● **Exercise goal**:
Pick out each line of the records that includes the string "Просмотр", and copy it.

● **Data excerpts**:
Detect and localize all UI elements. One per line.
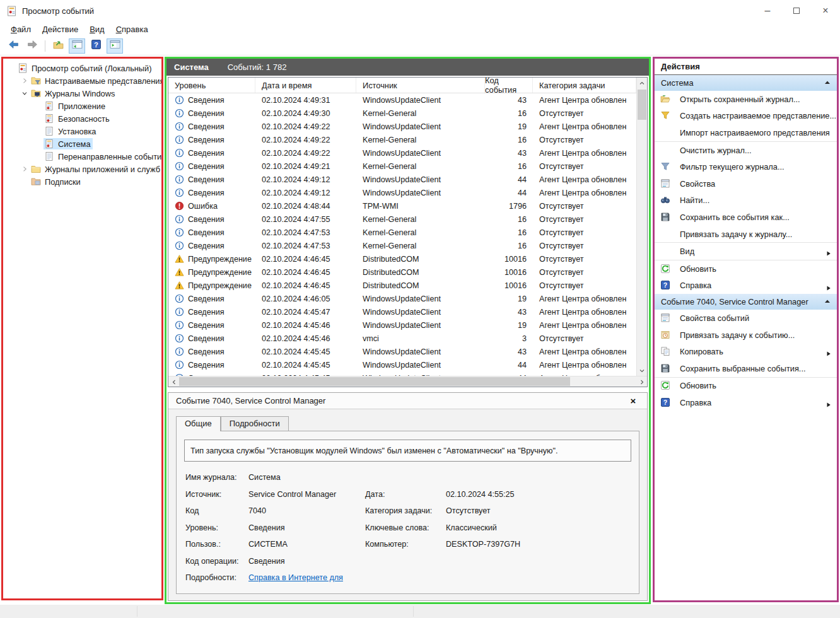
tree-item-журналы-приложений-и-служб[interactable]: Журналы приложений и служб bbox=[3, 163, 161, 175]
submenu-arrow-icon bbox=[826, 400, 831, 409]
column-header-уровень[interactable]: Уровень bbox=[168, 78, 255, 93]
action-найти[interactable]: Найти... bbox=[655, 192, 837, 209]
column-header-источник[interactable]: Источник bbox=[356, 78, 485, 93]
action-привязать-задачу-к-событию[interactable]: Привязать задачу к событию... bbox=[655, 327, 837, 344]
toggle-action-pane-button[interactable] bbox=[107, 38, 123, 54]
scroll-right-arrow-icon[interactable] bbox=[636, 376, 647, 387]
collapse-icon[interactable] bbox=[824, 78, 831, 88]
online-help-link[interactable]: Справка в Интернете для bbox=[248, 573, 365, 582]
menu-вид[interactable]: Вид bbox=[84, 23, 110, 36]
tree-item-настраиваемые-представления[interactable]: Настраиваемые представления bbox=[3, 74, 161, 87]
chevron-right-icon[interactable] bbox=[19, 76, 30, 86]
tree-item-просмотр-событий-локальный[interactable]: Просмотр событий (Локальный) bbox=[3, 62, 161, 74]
forward-button[interactable] bbox=[24, 38, 40, 54]
maximize-button[interactable] bbox=[782, 0, 811, 21]
menu-файл[interactable]: Файл bbox=[5, 23, 37, 36]
action-справка[interactable]: ?Справка bbox=[655, 277, 837, 294]
event-row[interactable]: Сведения02.10.2024 4:45:46WindowsUpdateC… bbox=[168, 318, 636, 332]
event-row[interactable]: Сведения02.10.2024 4:49:21Kernel-General… bbox=[168, 160, 636, 173]
event-source: WindowsUpdateClient bbox=[356, 294, 485, 303]
scroll-up-arrow-icon[interactable] bbox=[636, 78, 647, 88]
event-row[interactable]: Сведения02.10.2024 4:49:12WindowsUpdateC… bbox=[168, 173, 636, 186]
event-row[interactable]: Сведения02.10.2024 4:45:45WindowsUpdateC… bbox=[168, 345, 636, 358]
action-открыть-сохраненный-журнал[interactable]: Открыть сохраненный журнал... bbox=[655, 91, 837, 108]
column-header-категория-задачи[interactable]: Категория задачи bbox=[533, 78, 636, 93]
action-привязать-задачу-к-журналу[interactable]: Привязать задачу к журналу... bbox=[655, 226, 837, 243]
event-row[interactable]: Предупреждение02.10.2024 4:46:45Distribu… bbox=[168, 279, 636, 292]
event-row[interactable]: Предупреждение02.10.2024 4:46:45Distribu… bbox=[168, 252, 636, 265]
event-row[interactable]: Сведения02.10.2024 4:49:12WindowsUpdateC… bbox=[168, 186, 636, 199]
horizontal-scroll-thumb[interactable] bbox=[179, 377, 570, 386]
action-сохранить-все-события-как[interactable]: Сохранить все события как... bbox=[655, 209, 837, 226]
action-обновить[interactable]: Обновить bbox=[655, 260, 837, 277]
action-обновить[interactable]: Обновить bbox=[655, 378, 837, 395]
action-label: Обновить bbox=[680, 381, 716, 390]
actions-section-header-event[interactable]: Событие 7040, Service Control Manager bbox=[655, 294, 837, 310]
tree-item-приложение[interactable]: Приложение bbox=[3, 100, 161, 112]
toggle-console-tree-button[interactable] bbox=[69, 38, 85, 54]
chevron-right-icon[interactable] bbox=[19, 164, 30, 174]
tree-item-перенаправленные-события[interactable]: Перенаправленные события bbox=[3, 150, 161, 163]
event-row[interactable]: Сведения02.10.2024 4:49:22WindowsUpdateC… bbox=[168, 146, 636, 160]
vertical-scroll-thumb[interactable] bbox=[638, 90, 646, 120]
event-row[interactable]: Сведения02.10.2024 4:45:45WindowsUpdateC… bbox=[168, 371, 636, 376]
action-импорт-настраиваемого-представления[interactable]: Импорт настраиваемого представления bbox=[655, 124, 837, 141]
event-row[interactable]: Сведения02.10.2024 4:49:22Kernel-General… bbox=[168, 133, 636, 146]
menu-справка[interactable]: Справка bbox=[110, 23, 154, 36]
event-row[interactable]: Сведения02.10.2024 4:45:45WindowsUpdateC… bbox=[168, 358, 636, 371]
event-row[interactable]: Сведения02.10.2024 4:47:53Kernel-General… bbox=[168, 226, 636, 239]
event-row[interactable]: Сведения02.10.2024 4:49:30Kernel-General… bbox=[168, 107, 636, 120]
help-button[interactable]: ? bbox=[88, 38, 104, 54]
action-очистить-журнал[interactable]: Очистить журнал... bbox=[655, 142, 837, 159]
collapse-icon[interactable] bbox=[824, 297, 831, 306]
event-row[interactable]: Предупреждение02.10.2024 4:46:45Distribu… bbox=[168, 265, 636, 279]
horizontal-scrollbar[interactable] bbox=[168, 376, 647, 387]
submenu-arrow-icon bbox=[826, 283, 831, 293]
close-button[interactable]: × bbox=[811, 0, 840, 21]
action-справка[interactable]: ?Справка bbox=[655, 394, 837, 411]
action-создать-настраиваемое-представление[interactable]: Создать настраиваемое представление... bbox=[655, 108, 837, 125]
column-header-дата-и-время[interactable]: Дата и время bbox=[255, 78, 356, 93]
actions-section-header-log[interactable]: Система bbox=[655, 75, 837, 91]
action-вид[interactable]: Вид bbox=[655, 243, 837, 260]
event-level: Сведения bbox=[188, 109, 225, 118]
export-button[interactable] bbox=[50, 38, 66, 54]
submenu-arrow-icon bbox=[826, 248, 831, 258]
event-row[interactable]: Сведения02.10.2024 4:45:46vmci3Отсутству… bbox=[168, 332, 636, 345]
tree-item-label: Настраиваемые представления bbox=[45, 76, 163, 86]
tree-item-label: Система bbox=[58, 139, 91, 149]
event-row[interactable]: Сведения02.10.2024 4:47:55Kernel-General… bbox=[168, 213, 636, 226]
event-row[interactable]: Сведения02.10.2024 4:46:05WindowsUpdateC… bbox=[168, 292, 636, 305]
event-row[interactable]: Сведения02.10.2024 4:49:31WindowsUpdateC… bbox=[168, 93, 636, 107]
tab-подробности[interactable]: Подробности bbox=[221, 416, 289, 431]
detail-close-icon[interactable]: × bbox=[627, 395, 639, 406]
tree-item-журналы-windows[interactable]: Журналы Windows bbox=[3, 87, 161, 100]
tab-общие[interactable]: Общие bbox=[176, 416, 221, 431]
action-свойства-событий[interactable]: Свойства событий bbox=[655, 310, 837, 327]
action-свойства[interactable]: Свойства bbox=[655, 175, 837, 192]
tree-expander-empty bbox=[32, 139, 44, 149]
tree-item-установка[interactable]: Установка bbox=[3, 125, 161, 137]
filter-yellow-icon bbox=[660, 110, 672, 121]
tree-item-система[interactable]: Система bbox=[3, 137, 161, 150]
event-code: 10016 bbox=[485, 281, 533, 290]
event-row[interactable]: Сведения02.10.2024 4:49:22WindowsUpdateC… bbox=[168, 120, 636, 133]
action-сохранить-выбранные-события[interactable]: Сохранить выбранные события... bbox=[655, 360, 837, 377]
vertical-scrollbar[interactable] bbox=[636, 78, 647, 376]
event-source: Kernel-General bbox=[356, 162, 485, 171]
scroll-left-arrow-icon[interactable] bbox=[168, 376, 179, 387]
event-row[interactable]: Ошибка02.10.2024 4:48:44TPM-WMI1796Отсут… bbox=[168, 199, 636, 213]
back-button[interactable] bbox=[5, 38, 21, 54]
event-row[interactable]: Сведения02.10.2024 4:45:47WindowsUpdateC… bbox=[168, 305, 636, 318]
event-row[interactable]: Сведения02.10.2024 4:47:53Kernel-General… bbox=[168, 239, 636, 252]
action-фильтр-текущего-журнала[interactable]: Фильтр текущего журнала... bbox=[655, 158, 837, 175]
tree-item-label: Просмотр событий (Локальный) bbox=[32, 64, 151, 73]
scroll-down-arrow-icon[interactable] bbox=[636, 365, 647, 376]
menu-действие[interactable]: Действие bbox=[37, 23, 84, 36]
tree-item-безопасность[interactable]: Безопасность bbox=[3, 112, 161, 125]
action-копировать[interactable]: Копировать bbox=[655, 343, 837, 360]
chevron-down-icon[interactable] bbox=[19, 88, 30, 98]
column-header-код-события[interactable]: Код события bbox=[485, 78, 533, 93]
tree-item-подписки[interactable]: Подписки bbox=[3, 175, 161, 188]
minimize-button[interactable]: – bbox=[753, 0, 782, 21]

● **Exercise output**:
tree-item-просмотр-событий-локальный[interactable]: Просмотр событий (Локальный) bbox=[3, 62, 161, 74]
tree-item-label: Просмотр событий (Локальный) bbox=[32, 64, 151, 73]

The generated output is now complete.